> **PROMPT**: Scan the records below. Report the number of lines containing the word "that", and nothing more.

------ ENTRIES SUPPLIED ------

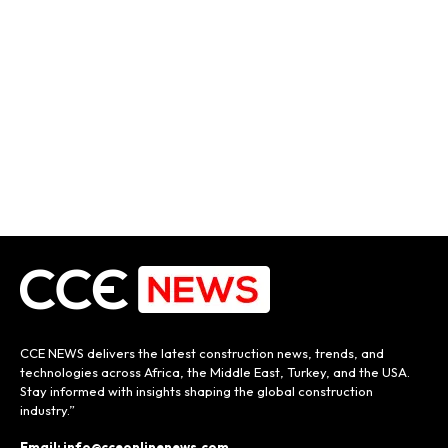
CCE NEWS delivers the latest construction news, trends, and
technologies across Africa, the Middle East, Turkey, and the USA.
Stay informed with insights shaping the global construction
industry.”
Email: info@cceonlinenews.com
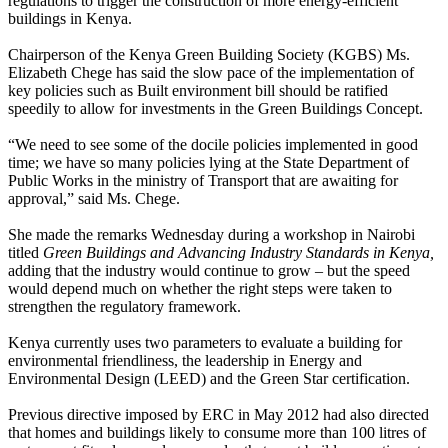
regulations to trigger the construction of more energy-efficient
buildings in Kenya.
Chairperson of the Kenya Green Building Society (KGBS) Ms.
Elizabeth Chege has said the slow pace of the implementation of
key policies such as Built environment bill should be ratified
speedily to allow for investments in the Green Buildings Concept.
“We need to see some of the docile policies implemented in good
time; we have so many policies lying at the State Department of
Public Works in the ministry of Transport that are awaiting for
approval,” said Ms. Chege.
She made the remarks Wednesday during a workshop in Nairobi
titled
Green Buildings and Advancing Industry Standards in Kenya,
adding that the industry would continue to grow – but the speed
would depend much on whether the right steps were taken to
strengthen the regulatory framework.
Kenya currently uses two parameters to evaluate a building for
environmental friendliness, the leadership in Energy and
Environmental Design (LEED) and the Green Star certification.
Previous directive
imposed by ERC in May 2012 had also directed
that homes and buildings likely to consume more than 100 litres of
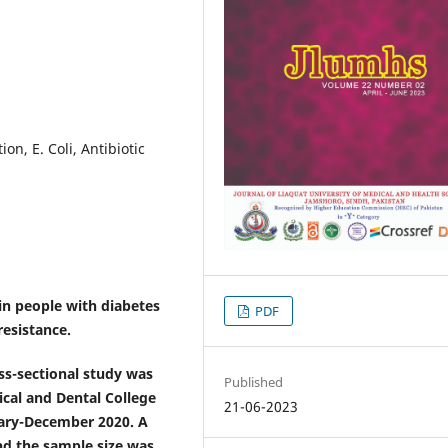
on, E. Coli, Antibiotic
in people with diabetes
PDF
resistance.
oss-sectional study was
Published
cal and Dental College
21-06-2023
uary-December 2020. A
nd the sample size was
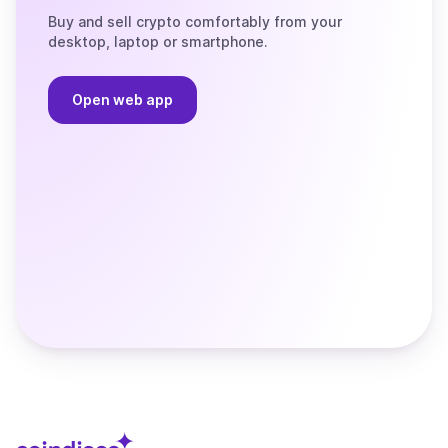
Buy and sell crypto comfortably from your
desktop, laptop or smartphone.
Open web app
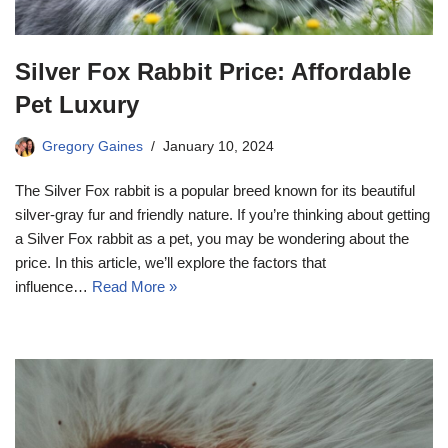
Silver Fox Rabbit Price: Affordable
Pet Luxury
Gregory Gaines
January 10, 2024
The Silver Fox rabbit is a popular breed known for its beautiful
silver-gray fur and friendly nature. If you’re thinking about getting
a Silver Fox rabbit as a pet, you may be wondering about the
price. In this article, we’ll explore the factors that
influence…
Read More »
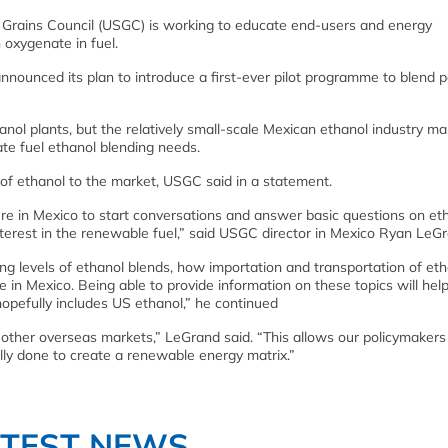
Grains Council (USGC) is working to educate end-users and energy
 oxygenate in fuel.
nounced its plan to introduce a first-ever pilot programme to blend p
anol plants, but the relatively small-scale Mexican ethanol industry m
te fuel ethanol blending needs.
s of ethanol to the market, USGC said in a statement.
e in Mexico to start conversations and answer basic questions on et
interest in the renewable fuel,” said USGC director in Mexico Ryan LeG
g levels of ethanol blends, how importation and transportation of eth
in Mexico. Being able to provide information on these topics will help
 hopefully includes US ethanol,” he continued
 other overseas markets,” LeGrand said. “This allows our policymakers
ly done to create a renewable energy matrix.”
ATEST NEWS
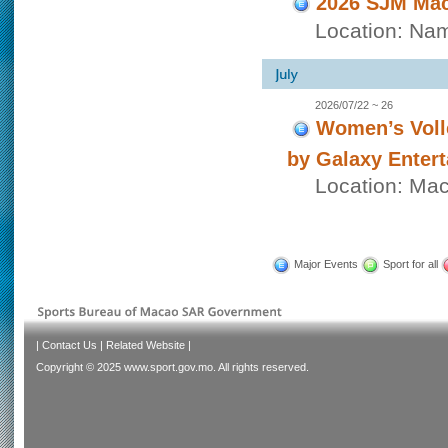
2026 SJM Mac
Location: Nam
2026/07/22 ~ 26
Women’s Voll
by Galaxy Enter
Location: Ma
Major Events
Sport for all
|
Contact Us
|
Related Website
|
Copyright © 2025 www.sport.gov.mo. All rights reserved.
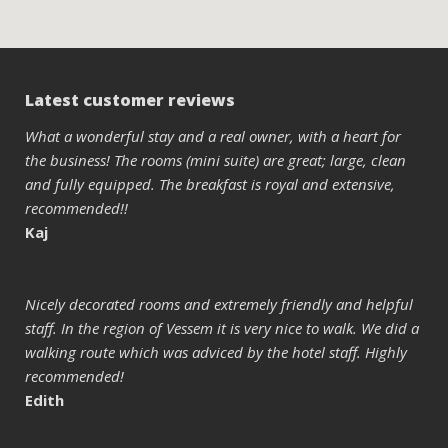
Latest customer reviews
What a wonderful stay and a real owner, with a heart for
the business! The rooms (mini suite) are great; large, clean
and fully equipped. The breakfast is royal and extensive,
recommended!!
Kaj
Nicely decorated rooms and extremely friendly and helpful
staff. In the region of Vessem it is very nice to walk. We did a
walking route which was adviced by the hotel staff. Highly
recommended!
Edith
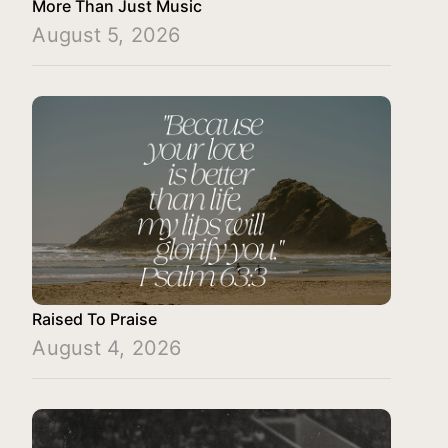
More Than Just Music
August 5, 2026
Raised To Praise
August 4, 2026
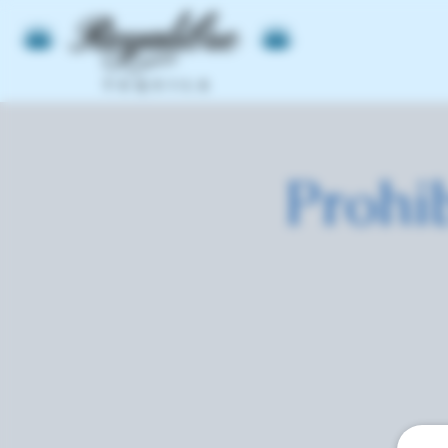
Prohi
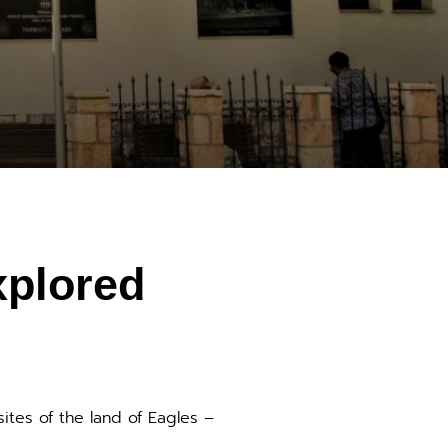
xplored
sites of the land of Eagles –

------
------ ENTRIES SUPPLIED ------

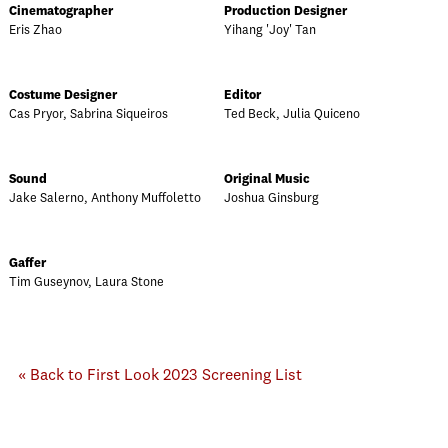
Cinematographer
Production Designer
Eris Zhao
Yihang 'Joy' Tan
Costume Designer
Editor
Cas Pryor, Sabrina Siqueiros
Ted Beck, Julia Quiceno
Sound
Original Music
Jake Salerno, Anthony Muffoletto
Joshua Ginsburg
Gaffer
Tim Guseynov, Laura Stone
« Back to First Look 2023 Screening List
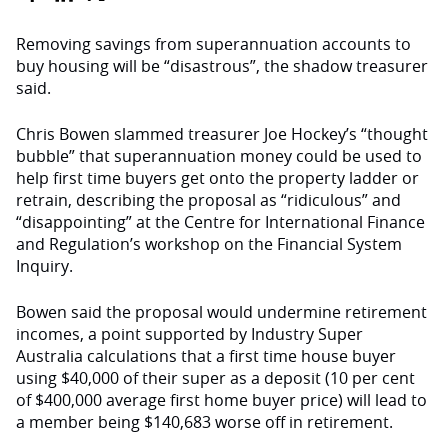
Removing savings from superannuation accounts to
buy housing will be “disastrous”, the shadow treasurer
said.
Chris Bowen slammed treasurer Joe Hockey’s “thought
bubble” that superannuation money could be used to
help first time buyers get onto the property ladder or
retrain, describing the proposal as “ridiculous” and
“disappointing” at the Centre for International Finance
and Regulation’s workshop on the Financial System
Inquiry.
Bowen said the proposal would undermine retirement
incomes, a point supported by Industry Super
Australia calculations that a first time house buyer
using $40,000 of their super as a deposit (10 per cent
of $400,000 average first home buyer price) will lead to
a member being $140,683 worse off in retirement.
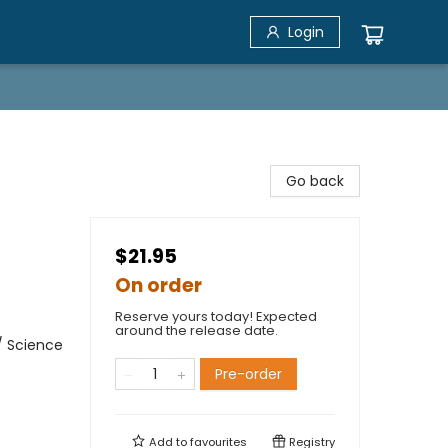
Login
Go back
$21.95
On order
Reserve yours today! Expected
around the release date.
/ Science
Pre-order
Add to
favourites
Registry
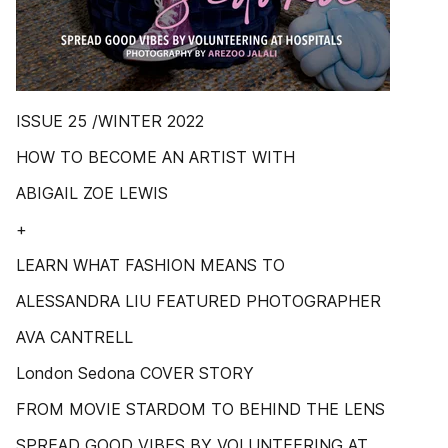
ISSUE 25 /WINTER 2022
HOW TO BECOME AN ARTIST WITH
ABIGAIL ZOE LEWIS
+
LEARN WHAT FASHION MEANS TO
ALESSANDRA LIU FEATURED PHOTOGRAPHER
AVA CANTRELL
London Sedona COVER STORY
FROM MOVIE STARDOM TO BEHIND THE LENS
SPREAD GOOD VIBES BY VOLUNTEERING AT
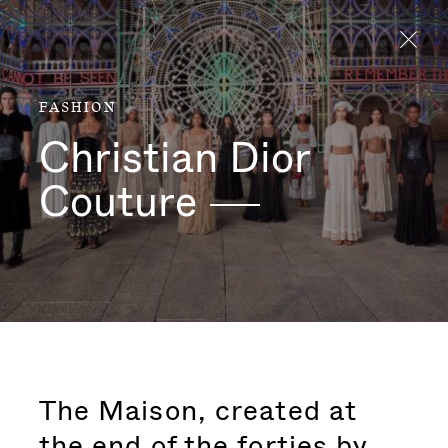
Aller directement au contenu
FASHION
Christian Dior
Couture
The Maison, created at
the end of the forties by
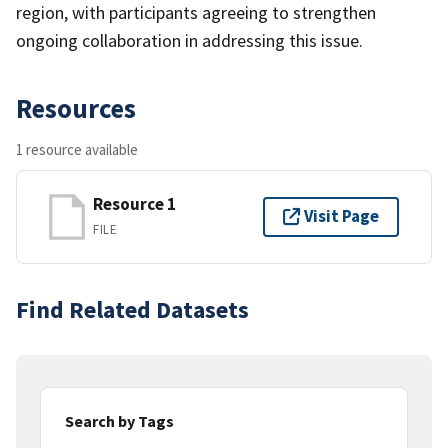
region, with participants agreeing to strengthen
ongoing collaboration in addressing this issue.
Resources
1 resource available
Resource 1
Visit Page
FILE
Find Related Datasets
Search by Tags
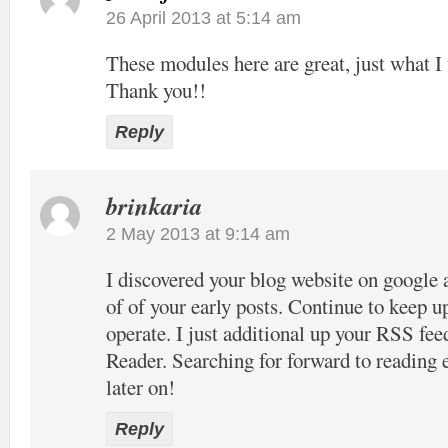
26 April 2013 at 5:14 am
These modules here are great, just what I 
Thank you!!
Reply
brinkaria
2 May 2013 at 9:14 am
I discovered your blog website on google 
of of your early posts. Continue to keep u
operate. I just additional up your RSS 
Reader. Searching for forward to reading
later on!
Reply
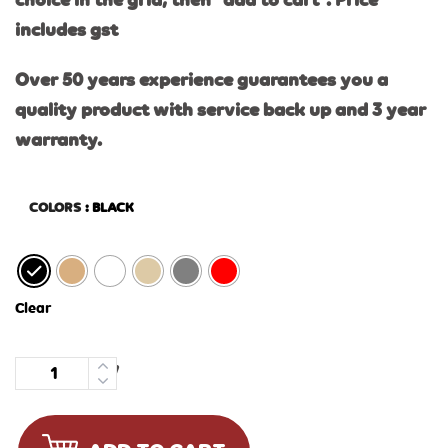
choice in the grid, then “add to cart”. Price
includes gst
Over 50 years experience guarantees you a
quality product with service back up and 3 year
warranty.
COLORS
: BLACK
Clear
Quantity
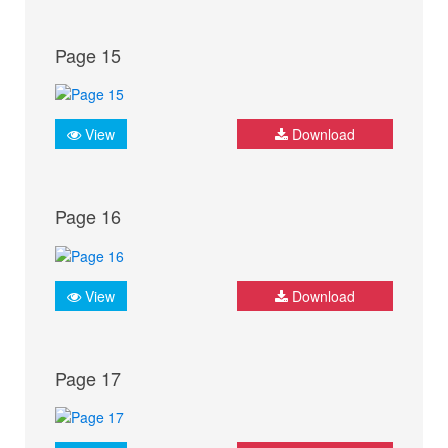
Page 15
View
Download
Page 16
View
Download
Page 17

------
------ ENTRIES SUPPLIED ------

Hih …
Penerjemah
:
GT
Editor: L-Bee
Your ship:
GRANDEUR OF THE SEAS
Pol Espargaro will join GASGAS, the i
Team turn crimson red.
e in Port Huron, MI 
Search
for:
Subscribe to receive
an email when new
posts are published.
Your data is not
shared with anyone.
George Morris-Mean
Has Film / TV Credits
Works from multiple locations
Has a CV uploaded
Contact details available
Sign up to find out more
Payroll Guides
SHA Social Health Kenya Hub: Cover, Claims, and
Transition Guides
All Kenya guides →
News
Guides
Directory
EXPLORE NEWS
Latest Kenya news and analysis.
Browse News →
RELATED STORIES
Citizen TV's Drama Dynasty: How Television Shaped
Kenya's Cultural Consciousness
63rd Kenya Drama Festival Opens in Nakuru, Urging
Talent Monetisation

------

> **OUTPUT BELOW**: 6